(02-24-2015, 04:17 AM)archangle Wrote: ...You're only fooling it because you're awake, which we know the machine can't tell.
...Are you talking about pressure induced central apnea? That's pretty well understood. CPAP pressure can cause your tidal volume and minute ventilation to increase. The increased minute vent can cause "washout" of CO2. Your respiratory drive is mostly based on your CO2 levels, not oxygen. Low CO2 makes some people stop breathing for a while until your CO2 picks back up and your respiratory drive makes you start breathing again. Another theory is that your lungs become more inflated and the stretch receptors in your lungs gives feedback that reduces your respiratory drive.
Google "Pressure Induced Central Apnea" and you'll find a lot of info.
What I found is this article:
Which seems to have some of the exact phrasing you are using in your post, which makes me think you might have read it, too. But what you left out is this:
"Clinical experience has suggested that these events resolve spontaneously over time, since ongoing CPAP therapy is not a recognized cause of central sleep apnea. The pathogenesis of treatment-emergent central apnea, however, is unknown and is poorly studied.5 Several theories have emerged, based largely on speculation."
And that would imply that it is not at all "pretty well understood".
What we can take from this is exactly what I suspected, which is that a pressure-induced central event is quite different from a spontaneous central event that is not pressure-induced.
Here is how I am interpreting this, and full disclosure will add that there is a lot of speculation in my theory:
Respiration is governed by a feedback system. While it is not as simple as this, essentially the body knowing what the 02 saturation is, is induced to automatically inhale when the saturation lowers to a particular point. CPAP pressure can mess with this in many ways, such as those you mentioned and are mentioned in this article.
But a central that happens without PAP can only have one cause, which is a failure of the feedback system. A pressure-induced central does not necessarily point to a failure of the feedback system, because the PAP skews the system's operation. The respiration system may actually be working just fine.
So a pressure-induced central event is very different than a normal central event, because one implies a problem with respiration while the other really doesn't, at least not definitively.
Failure to inhale is scary when you are the cause; not so scary when the therapy itself is ironically the cause.
If I am looking at this correctly, this supports my earlier statement that "the centrals are not coming from me, they are coming from the therapy itself".
I don't think there was ever a question about being awake while fooling the machine; the point was that I CAN fool the machine, and it is therefore not perfect and really not even all that smart.

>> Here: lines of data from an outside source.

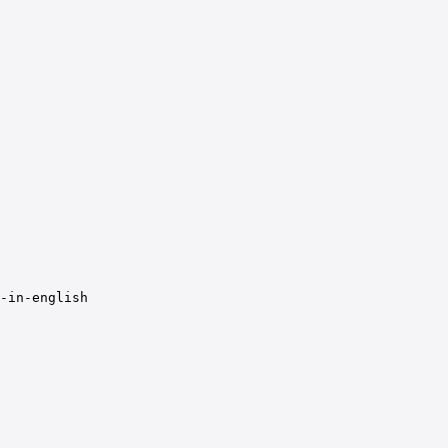
-in-english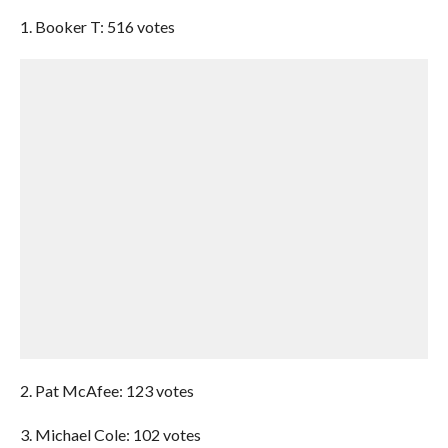
1. Booker T: 516 votes
2. Pat McAfee: 123 votes
3. Michael Cole: 102 votes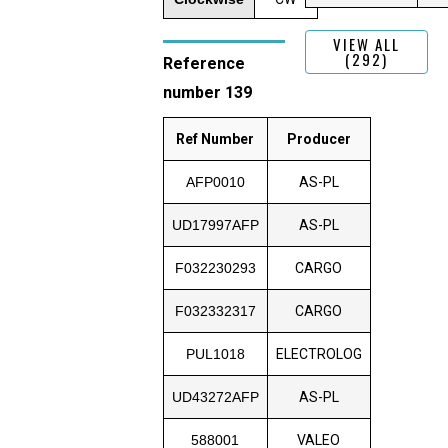
VIEW ALL
(292)
Reference
number 139
Ref Number
Producer
AFP0010
AS-PL
UD17997AFP
AS-PL
F032230293
CARGO
F032332317
CARGO
PUL1018
ELECTROLOG
UD43272AFP
AS-PL
588001
VALEO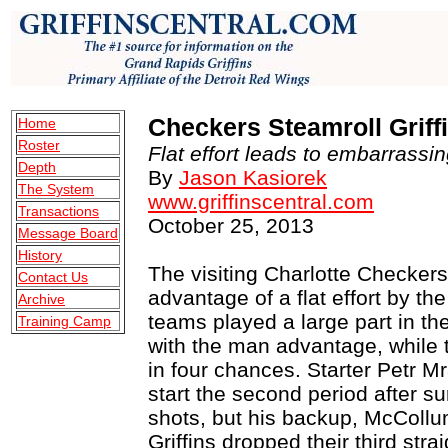
Checkers Steamroll Griffi
Home
Roster
Flat effort leads to embarrassi
Depth
By
Jason Kasiorek
The System
www.griffinscentral.com
Transactions
October 25, 2013
Message Board
History
The visiting Charlotte Checkers
Contact Us
advantage of a flat effort by th
Archive
teams played a large part in th
Training Camp
with the man advantage, while
in four chances. Starter Petr M
start the second period after s
shots, but his backup, McCollum
Griffins dropped their third stra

That I might have been awake while doing it is beside the point, but even so, it underlines how imperfect the machine is, if it is flagging events that aren't real and dithering the accuracy of the AHI report.
And this is a prime indicator of how smart the machine isn't, and how inaccurate AHI can be as a result: the xPAP can't tell the difference between a pressure-induced apnea and a non-pressure-induced apnea, two very different things that have very different indications as to respiratory health.
Instead, it lumps them both together and treats them the same, counts them as equals, and summarizes them in a single dumb AHI number.
As in anything else, it is always important to understand and have respect for the margin of error you are dealing with. xPAP isn't magic and we should not be sheep and assume it is perfect and that the AHI it is reporting is an ironclad certainty; xPAP is great and sophisticated, but still flawed.